Friday, August 31, 2012

Hosting user-generated content is a very dangerous thing


Michal Zalewski of the security department Google: hosting user-generated content is a very dangerous thing


Google has been doing this for many years and has accumulated a lot of experience from which to draw definite conclusions. The main conclusion that the voice of Michael, - hosting user-generated content is a very dangerous business.

Historically, all browsers and browser plug-ins are designed in such a way as to show multiple types of content, ignoring any errors on the website. In the days of static HTML and simple Web applications, this approach was normal, because all the content was controlled by the webmaster.


That all changed in the mid-2000s, when I discovered a new problem: a clever hacker could manipulate the browser, slipping him at first safe images and documents in formats HTML, Java or Flash - and get an opportunity to execute malicious scripts in the context of an application that displays the documents (cross site scripting).

Over the last few years web browsers gradually improve. For example, the browser vendors have begun to impose restrictions on various types of images and unknown MIME. However, web standards provide ways to circumvent this protection, such as ignoring any MIME type when downloading content via the object, embed or applet - it's much more difficult to correct, and such actions will lead to the emergence of vulnerabilities similar to the bug GIFAR.

Google Information Security Department in these years was actively involved in the investigation of many vulnerabilities associated with the content is displayed. In reality, many methods of dealing with them were first implemented in Chrome. Unfortunately, the problem has not been solved so far: for each closed holes researchers soon find a new way to exploit it, or find a new vulnerability in the browser. Two recent examples - vulnerability Byte Order Mark (BOM) and attack MHTML, which until now have been successfully implemented in the Internet.

For a while, the information security department pinned his hopes on Google content inspection prior to execution, but over time they realized that it is impossible to foresee all. For example, a hacker demonstrated Alexander Dobkin Flash-applet using only the letters of the alphabet and numbers, and one person was able to design a Google image into which you can embed text commands.

In the end, the Google Security Team found that UGC should necessarily be stored on a separate stand-alone domain, Google is usually. Googleusercontent.com. In this "sandbox" files virtually no risk to the Web application, and authentication cookies google.com too safe.

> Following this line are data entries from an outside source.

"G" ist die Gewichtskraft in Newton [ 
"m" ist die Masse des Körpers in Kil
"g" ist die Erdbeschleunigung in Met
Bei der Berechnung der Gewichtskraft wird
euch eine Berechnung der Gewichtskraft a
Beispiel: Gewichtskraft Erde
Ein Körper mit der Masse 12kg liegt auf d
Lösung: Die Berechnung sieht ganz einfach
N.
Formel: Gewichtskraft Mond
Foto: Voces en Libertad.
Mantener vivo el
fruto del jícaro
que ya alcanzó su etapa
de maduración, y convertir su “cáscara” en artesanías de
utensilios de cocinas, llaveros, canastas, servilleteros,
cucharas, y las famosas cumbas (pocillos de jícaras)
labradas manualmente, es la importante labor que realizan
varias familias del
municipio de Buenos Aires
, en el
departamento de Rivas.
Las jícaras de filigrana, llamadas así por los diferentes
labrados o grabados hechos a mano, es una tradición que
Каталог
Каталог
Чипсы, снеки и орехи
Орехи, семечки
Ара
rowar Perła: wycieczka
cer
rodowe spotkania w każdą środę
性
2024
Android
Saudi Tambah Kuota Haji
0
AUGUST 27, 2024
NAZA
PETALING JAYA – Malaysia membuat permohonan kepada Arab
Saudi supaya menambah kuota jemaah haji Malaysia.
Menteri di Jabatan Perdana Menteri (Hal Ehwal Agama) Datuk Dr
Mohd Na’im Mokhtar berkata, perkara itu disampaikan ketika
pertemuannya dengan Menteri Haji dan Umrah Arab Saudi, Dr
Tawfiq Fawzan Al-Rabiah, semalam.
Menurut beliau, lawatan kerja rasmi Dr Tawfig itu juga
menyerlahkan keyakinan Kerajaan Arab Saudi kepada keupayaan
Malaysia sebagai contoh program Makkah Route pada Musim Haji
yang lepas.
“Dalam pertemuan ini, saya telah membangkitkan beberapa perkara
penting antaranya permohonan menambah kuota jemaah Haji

With non-public user documents is more complicated. In Web applications, Google uses three strategies, depending on the level of risk:


  •     In high-risk situations (eg, documents with a high risk of leakage in the open access URL) Google could combine a scheme using tokens in the URL, with short, unique cookies for each document issued for a particular subdomain on googleusercontent.com. This mechanism, known internally under the name Google FileComp, helps protect against the most critical applications Google.



  •     In other situations, when the risk is smaller (embedded images), you can restrict the output URL, linked to the specific user.



  •     In low-risk situations, Google provides a globally valid, the long-lived URL.


Research in the field of security of web browsers are continuing, and the situation is changing rapidly. Michal Zalewski said that the Google Security monitors news and reacts quickly, if necessary.